How to fix this 'expected lifetime parameter' build error?


#1

I have a build error for the following code (just for simply demo this error) (you can find it on playground: https://play.rust-lang.org/?gist=1dd9e83c1baf675e759bfe4b79e01821&version=stable&mode=debug&edition=2015 )

    struct Difficulty<'a> {
    	store: Option<u64>,
    	batch: Option<&'a str>,
    }
    impl<'a> Difficulty<'a> {
    	pub fn from(store: u64) -> Difficulty {
    		Difficulty {
    			store: Some(store),
    			batch: None,
    		}
    	}
    	
        pub fn from_batch(batch: &str) -> Difficulty {
            Difficulty {
            	store: None,
            	batch: Some(batch),
            }
        }
    }

    fn main() {
        println!("Hello, world!");
        
        let diff1 = Difficulty::from(1);
        println!("diff1 = {}", diff1.store.unwrap());

        let str2 = "batch test";
        let diff2 = Difficulty::from_batch(&str2);
        println!("diff2 = {}", diff2.batch.unwrap());    
    }

The build error is:

error[E0106]: missing lifetime specifier
 --> src/main.rs:7:29
  |
7 |     pub fn from(store: u64) -> Difficulty {
  |                                ^^^^^^^^^^ expected lifetime parameter
  |
  = help: this function's return type contains a borrowed value with an elided lifetime, but the lifetime cannot be derived from the arguments

But the problem is the structure have 2 elements, one is lifetime parameter but another is not. How can I fix the build error but allow a element without lifetime?

Thanks if anybody can give me a help!


#2

Please anybody help? I know a fix solution is to split this structure into 2 and duplicate these code, but it seems not clean and a little bit ugly.

Is there a fix solution on this error?


#3

It doesn’t matter whether some elements of the structure doesn’t have lifetime (as long as this is valid definition, of course). If any of them has it (non-static), the whole structure would also have it, and you’ve defined it as such: struct Difficulty<'a> { ... }. Now, anywhere it is used, the lifetime must be either elided or specified explicitly.
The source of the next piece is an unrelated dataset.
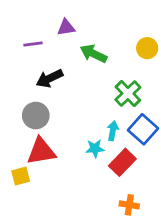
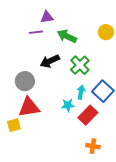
purple line: (33, 44) -> (36, 32), moved
black arrow: (50, 78) -> (50, 61), moved
green cross: (128, 94) -> (80, 65), moved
The function that doesn’t receive any reference parameters can’t be subject to lifetime elision (compiler has no way of telling how long the return value is allowed to live). It seems that in this case you won’t be using any &str value at all, so it’s possible to mark output parameter as Difficulty<'static>.


#4

Thanks @Cerberuser for your help :bouquet:

I can’t make it as 'static, these code is used to demo this lifetime build problem, the real situation is much more complex and both from() function will be called frequently.

So, perhaps the only way to fix this is to split into 2 structures :frowning:


#5

Well, so it means that you could do let diff = Difficulty::from(number) and then set diff.batch in some other way, right? Then you must guarantee that your Difficulty struct won’t live too long. Since Difficulty::from has no ways of figuring it by itself, it seems that the function itself must be generic:

impl<'a> Difficulty<'a> {
	pub fn from<'b>(store: u64) -> Difficulty<'b> {
		Difficulty {
			store: Some(store),
			batch: None,
		}
	}
}

#6

@Cerberuser Yay! it works! :clap: :bouquet: :bouquet: :bouquet:

https://play.rust-lang.org/?gist=0ab0751695e9ae47bed4f3fe50aa3723&version=stable&mode=debug&edition=2015

How it works? why lifetime b can be used as returned structure but structure itself declared lifetime a ?


#7

These are two independent parameters - one for the whole struct, another for the function (note that function doesn’t receive any argument of Difficulty type, so it doesn’t have to depend on its lifetime). When we declare type in fn from<'b> as Difficulty<'b>, it means “take any lifetime parameter passed to this function (let it be 'static by default) and pass it to the Difficulty as its parameter, however it does call it”.